Support Unicode escape sequences in characters

Question

Support Unicode escape sequences in characters

Opened this issue 4 years ago · 1 comments

Characters do not currently accept unicode escape characters in the shape of \uHHHH and \uHHHHHHHH (where H is any hexadecimal number).

This could be a good thing to support those. However, this may complicate typechecking a little bit. What is the size of a unicode character? How well would it integrate with compilation? Will there be any currently known problems with supporting Unicode characters?

Those questions need to be answered first. This will (or not) be worked on after that step.

Characters may also suffer from the same bug as #3. This will also need to be fixed if needed.

Answer 1 · 2022-07-13T08:20:59.000Z

What is the size of a unicode character?

Languages supporting unicode characters out of the box use 32-bit integers to encode characters.
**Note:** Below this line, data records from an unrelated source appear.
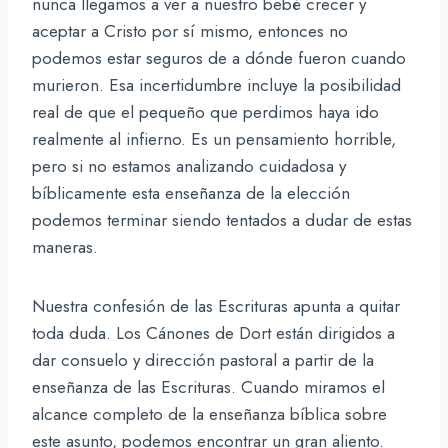
nunca llegamos a ver a nuestro bebé crecer y
aceptar a Cristo por sí mismo, entonces no
podemos estar seguros de a dónde fueron cuando
murieron. Esa incertidumbre incluye la posibilidad
real de que el pequeño que perdimos haya ido
realmente al infierno. Es un pensamiento horrible,
pero si no estamos analizando cuidadosa y
bíblicamente esta enseñanza de la elección
podemos terminar siendo tentados a dudar de estas
maneras.
Nuestra confesión de las Escrituras apunta a quitar
toda duda. Los Cánones de Dort están dirigidos a
dar consuelo y dirección pastoral a partir de la
enseñanza de las Escrituras. Cuando miramos el
alcance completo de la enseñanza bíblica sobre
este asunto, podemos encontrar un gran aliento.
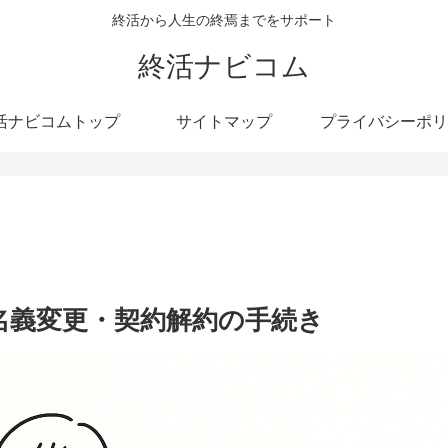
終活から人生の終焉までをサポート
終活ナビコム
活ナビコムトップ
サイトマップ
プライバシーポリ
名義変更・契約解約の手続き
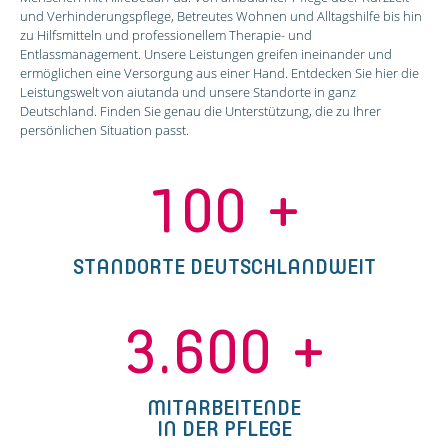
und Verhinderungspflege, Betreutes Wohnen und Alltagshilfe bis hin
zu Hilfsmitteln und professionellem Therapie- und
Entlassmanagement. Unsere Leistungen greifen ineinander und
ermöglichen eine Versorgung aus einer Hand. Entdecken Sie hier die
Leistungswelt von aiutanda und unsere Standorte in ganz
Deutschland. Finden Sie genau die Unterstützung, die zu Ihrer
persönlichen Situation passt.
100
+
STANDORTE DEUTSCHLANDWEIT
3.600
+
MITARBEITENDE
IN DER PFLEGE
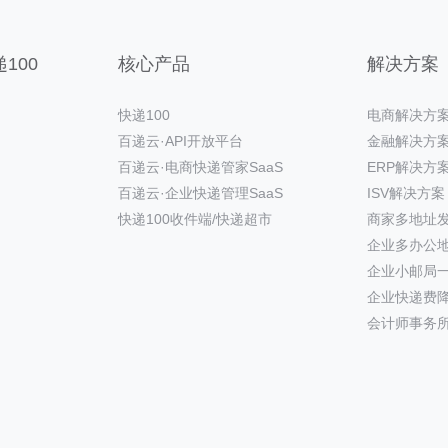
100
核心产品
解决方案
快递100
电商解决方
百递云·API开放平台
金融解决方
百递云·电商快递管家SaaS
ERP解决方
百递云·企业快递管理SaaS
ISV解决方案
快递100收件端/快递超市
商家多地址
企业多办公
企业小邮局
企业快递费
会计师事务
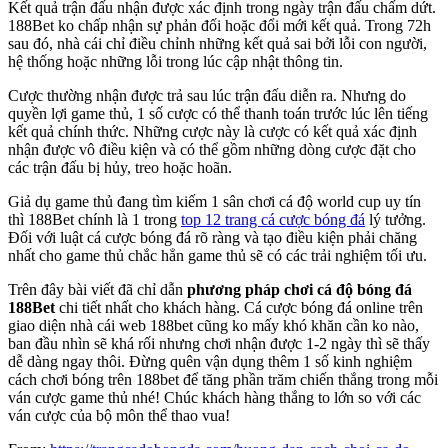
Kết quả trận đấu nhận được xác định trong ngày trận đấu chấm dứt.
188Bet ko chấp nhận sự phản đối hoặc đổi mới kết quả. Trong 72h
sau đó, nhà cái chỉ điều chỉnh những kết quả sai bởi lỗi con người,
hệ thống hoặc những lỗi trong lúc cập nhật thông tin.
Cược thường nhận được trả sau lúc trận đấu diễn ra. Nhưng do
quyền lợi game thủ, 1 số cược có thể thanh toán trước lúc lên tiếng
kết quả chính thức. Những cược này là cược có kết quả xác định
nhận được vô điều kiện và có thể gồm những dòng cược đặt cho
các trận đấu bị hủy, treo hoặc hoãn.
Giả dụ game thủ đang tìm kiếm 1 sân chơi cá độ world cup uy tín
thì 188Bet chính là 1 trong
top 12 trang cá cược bóng đá
lý tưởng.
Đối với luật cá cược bóng đá rõ ràng và tạo điều kiện phải chăng
nhất cho game thủ chắc hẳn game thủ sẽ có các trải nghiệm tối ưu.
Trên đây bài viết đã chỉ dẫn
phương pháp chơi cá độ bóng đá
188Bet
chi tiết nhất cho khách hàng. Cá cược bóng đá online trên
giao diện nhà cái web 188bet cũng ko mấy khó khăn cần ko nào,
ban đầu nhìn sẽ khá rối nhưng chơi nhận được 1-2 ngày thì sẽ thấy
dễ dàng ngay thôi. Đừng quên vận dụng thêm 1 số kinh nghiệm
cách chơi bóng trên 188bet để tăng phần trăm chiến thắng trong mỗi
ván cược game thủ nhé! Chúc khách hàng thắng to lớn so với các
ván cược của bộ môn thể thao vua!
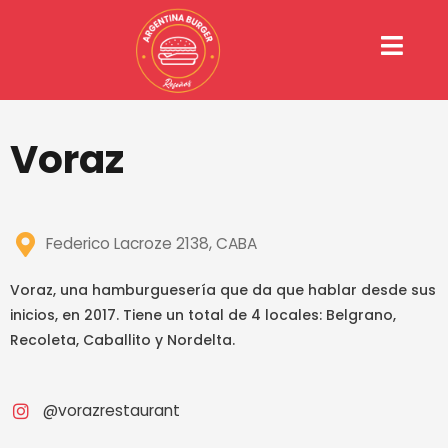
Ir
al
contenido
Voraz
Federico Lacroze 2138, CABA
Voraz, una hamburguesería que da que hablar desde sus
inicios, en 2017. Tiene un total de 4 locales: Belgrano,
Recoleta, Caballito y Nordelta.
@vorazrestaurant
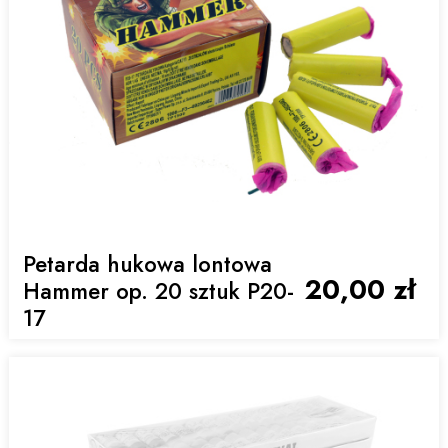
Petarda hukowa lontowa
20,00 zł
Hammer op. 20 sztuk P20-
17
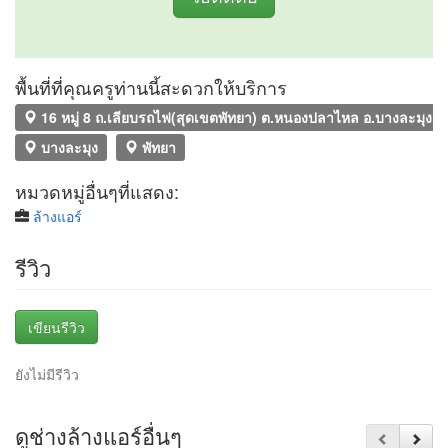
พื้นที่ที่คุณครูท่านนี้สะดวกให้บริการ
16 หมู่ 8 ถ.เลียบรถไฟ(สุดเขตพัทยา) ต.หนองปลาไหล อ.บางละมุง จ.
บางละมุง
พัทยา
หมวดหมู่อื่นๆที่แสดง:
ล้างแอร์
รีวิว
เขียนรีวิว
ยังไม่มีรีวิว
ดูช่างล้างแอร์อื่นๆ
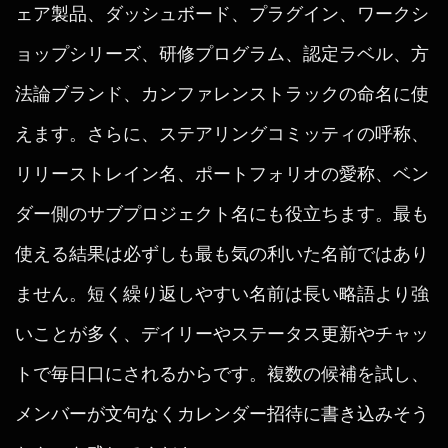
ェア製品、ダッシュボード、プラグイン、ワークシ
ョップシリーズ、研修プログラム、認定ラベル、方
法論ブランド、カンファレンストラックの命名に使
えます。さらに、ステアリングコミッティの呼称、
リリーストレイン名、ポートフォリオの愛称、ベン
ダー側のサブプロジェクト名にも役立ちます。最も
使える結果は必ずしも最も気の利いた名前ではあり
ません。短く繰り返しやすい名前は長い略語より強
いことが多く、デイリーやステータス更新やチャッ
トで毎日口にされるからです。複数の候補を試し、
メンバーが文句なくカレンダー招待に書き込みそう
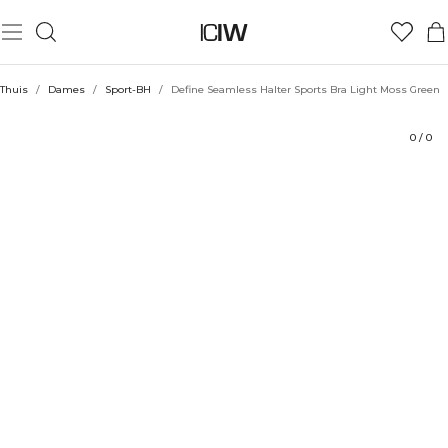
Product
Technische aspecten
Beoordelingen
Stijl met
Thuis
/
Dames
/
Sport-BH
/
Define Seamless Halter Sports Bra Light Moss Green
0
/
0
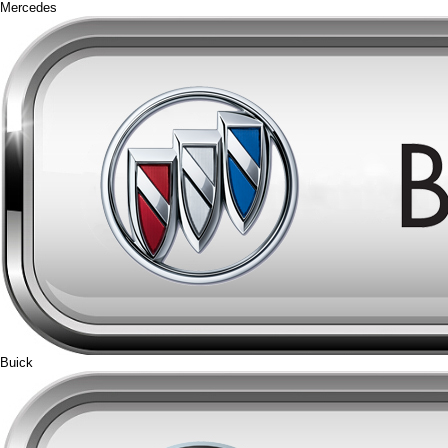
Mercedes
Buick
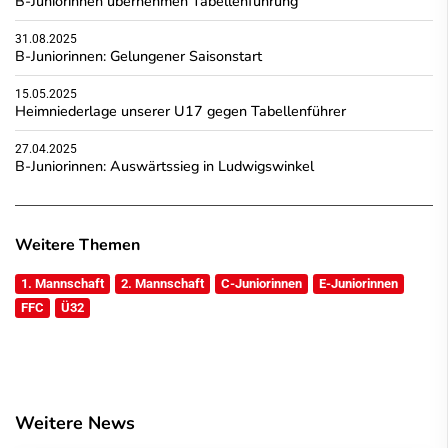
B-Juniorinnen übernehmen Tabellenführung
31.08.2025
B-Juniorinnen: Gelungener Saisonstart
15.05.2025
Heimniederlage unserer U17 gegen Tabellenführer
27.04.2025
B-Juniorinnen: Auswärtssieg in Ludwigswinkel
Weitere Themen
1. Mannschaft
2. Mannschaft
C-Juniorinnen
E-Juniorinnen
FFC
Ü32
Weitere News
This is a little wasteful in most scenarios, but this allows to store any Unicode character.

How well would it integrate with compilation?

An opaque builtin char type should do the job pretty much. We can treat it as a u32 or s32 when compiling.

Will there be any currently known problems with supporting Unicode characters?

Some functions from the C standard library (e.g. strlen etc) do not count in unicode codepoints, but rather offsets of 8 bits.
However, this is technically not the problem of N⋆.